DATA EXTRACTS:
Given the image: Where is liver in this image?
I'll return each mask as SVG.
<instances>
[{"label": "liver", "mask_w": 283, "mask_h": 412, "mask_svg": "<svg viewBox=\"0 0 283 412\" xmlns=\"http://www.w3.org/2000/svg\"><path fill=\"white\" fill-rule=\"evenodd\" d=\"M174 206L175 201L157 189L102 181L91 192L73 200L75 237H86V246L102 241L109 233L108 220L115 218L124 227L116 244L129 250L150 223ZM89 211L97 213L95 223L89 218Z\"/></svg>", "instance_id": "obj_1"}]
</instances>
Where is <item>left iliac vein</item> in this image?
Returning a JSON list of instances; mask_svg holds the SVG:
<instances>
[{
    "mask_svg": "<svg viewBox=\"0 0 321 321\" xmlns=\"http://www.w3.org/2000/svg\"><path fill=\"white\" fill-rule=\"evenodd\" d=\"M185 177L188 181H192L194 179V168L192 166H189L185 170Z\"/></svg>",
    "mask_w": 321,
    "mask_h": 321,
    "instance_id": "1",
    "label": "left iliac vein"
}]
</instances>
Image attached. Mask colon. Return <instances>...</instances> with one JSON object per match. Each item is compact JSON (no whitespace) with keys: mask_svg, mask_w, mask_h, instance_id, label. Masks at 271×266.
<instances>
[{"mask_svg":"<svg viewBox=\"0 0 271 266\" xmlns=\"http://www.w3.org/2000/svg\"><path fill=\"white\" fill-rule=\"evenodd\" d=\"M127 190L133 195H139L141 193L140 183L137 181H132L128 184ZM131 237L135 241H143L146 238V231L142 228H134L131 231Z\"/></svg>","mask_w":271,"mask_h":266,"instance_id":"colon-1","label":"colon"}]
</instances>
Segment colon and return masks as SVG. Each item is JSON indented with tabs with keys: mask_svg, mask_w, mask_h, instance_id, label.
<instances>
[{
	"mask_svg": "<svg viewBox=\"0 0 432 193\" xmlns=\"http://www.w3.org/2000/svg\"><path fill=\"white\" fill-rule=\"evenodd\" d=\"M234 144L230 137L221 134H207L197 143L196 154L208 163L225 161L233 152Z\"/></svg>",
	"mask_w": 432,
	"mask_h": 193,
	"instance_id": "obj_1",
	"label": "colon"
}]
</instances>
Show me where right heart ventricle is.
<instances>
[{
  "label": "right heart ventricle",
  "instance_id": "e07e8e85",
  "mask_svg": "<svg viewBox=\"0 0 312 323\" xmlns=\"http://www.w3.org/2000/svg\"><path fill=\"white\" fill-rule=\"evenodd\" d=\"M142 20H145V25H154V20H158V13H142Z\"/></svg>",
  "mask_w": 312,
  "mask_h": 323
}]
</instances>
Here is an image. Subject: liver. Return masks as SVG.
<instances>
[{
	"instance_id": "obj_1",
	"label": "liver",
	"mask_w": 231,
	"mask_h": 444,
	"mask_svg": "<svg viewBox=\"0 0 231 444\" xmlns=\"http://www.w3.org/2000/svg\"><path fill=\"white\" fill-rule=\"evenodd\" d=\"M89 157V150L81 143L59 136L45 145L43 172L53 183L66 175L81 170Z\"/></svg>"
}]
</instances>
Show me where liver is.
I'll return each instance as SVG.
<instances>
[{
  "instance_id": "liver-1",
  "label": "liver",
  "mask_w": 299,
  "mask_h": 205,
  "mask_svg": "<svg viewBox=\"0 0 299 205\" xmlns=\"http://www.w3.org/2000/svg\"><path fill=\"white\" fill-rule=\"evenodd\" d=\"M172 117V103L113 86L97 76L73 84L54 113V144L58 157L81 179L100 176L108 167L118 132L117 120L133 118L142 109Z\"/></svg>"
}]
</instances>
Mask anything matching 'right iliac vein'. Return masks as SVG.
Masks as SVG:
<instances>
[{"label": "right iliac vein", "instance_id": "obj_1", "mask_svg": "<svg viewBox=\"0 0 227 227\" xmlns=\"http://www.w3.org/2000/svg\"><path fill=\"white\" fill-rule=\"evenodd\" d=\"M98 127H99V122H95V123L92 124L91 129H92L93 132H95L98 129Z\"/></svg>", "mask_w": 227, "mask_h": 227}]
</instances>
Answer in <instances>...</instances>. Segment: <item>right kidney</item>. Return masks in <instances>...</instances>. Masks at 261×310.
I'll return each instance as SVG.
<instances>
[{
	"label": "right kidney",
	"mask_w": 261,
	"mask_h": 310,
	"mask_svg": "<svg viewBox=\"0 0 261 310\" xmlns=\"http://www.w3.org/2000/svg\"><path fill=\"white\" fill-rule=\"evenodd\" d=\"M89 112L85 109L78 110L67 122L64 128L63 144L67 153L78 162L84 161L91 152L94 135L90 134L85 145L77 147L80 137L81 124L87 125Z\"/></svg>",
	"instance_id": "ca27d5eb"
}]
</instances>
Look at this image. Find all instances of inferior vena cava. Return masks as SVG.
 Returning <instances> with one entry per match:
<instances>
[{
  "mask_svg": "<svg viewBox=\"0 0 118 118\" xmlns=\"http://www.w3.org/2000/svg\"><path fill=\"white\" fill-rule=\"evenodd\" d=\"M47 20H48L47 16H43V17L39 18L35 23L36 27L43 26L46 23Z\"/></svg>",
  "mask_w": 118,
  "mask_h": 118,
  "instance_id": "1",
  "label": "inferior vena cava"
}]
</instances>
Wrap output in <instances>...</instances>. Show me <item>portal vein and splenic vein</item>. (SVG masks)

ASSIGNED TASK: Each line from the one that contains "Answer in <instances>...</instances>." to the end of the data should be set down exactly, both ends included.

WORKED SOLUTION:
Answer in <instances>...</instances>. Segment: <item>right kidney</item>. Return masks in <instances>...</instances>. Masks at 261×310.
I'll return each instance as SVG.
<instances>
[{
	"label": "right kidney",
	"mask_w": 261,
	"mask_h": 310,
	"mask_svg": "<svg viewBox=\"0 0 261 310\" xmlns=\"http://www.w3.org/2000/svg\"><path fill=\"white\" fill-rule=\"evenodd\" d=\"M89 112L85 109L78 110L67 122L64 128L63 144L67 153L78 162L84 161L91 152L94 135L90 134L85 145L77 147L80 137L81 124L87 125Z\"/></svg>",
	"instance_id": "ca27d5eb"
}]
</instances>
Look at this image. Find all instances of inferior vena cava. Return masks as SVG.
 Returning <instances> with one entry per match:
<instances>
[{
  "mask_svg": "<svg viewBox=\"0 0 118 118\" xmlns=\"http://www.w3.org/2000/svg\"><path fill=\"white\" fill-rule=\"evenodd\" d=\"M47 20H48L47 16H43V17L39 18L35 23L36 27L43 26L46 23Z\"/></svg>",
  "mask_w": 118,
  "mask_h": 118,
  "instance_id": "1",
  "label": "inferior vena cava"
}]
</instances>
Wrap output in <instances>...</instances>. Show me <item>portal vein and splenic vein</item>. (SVG masks)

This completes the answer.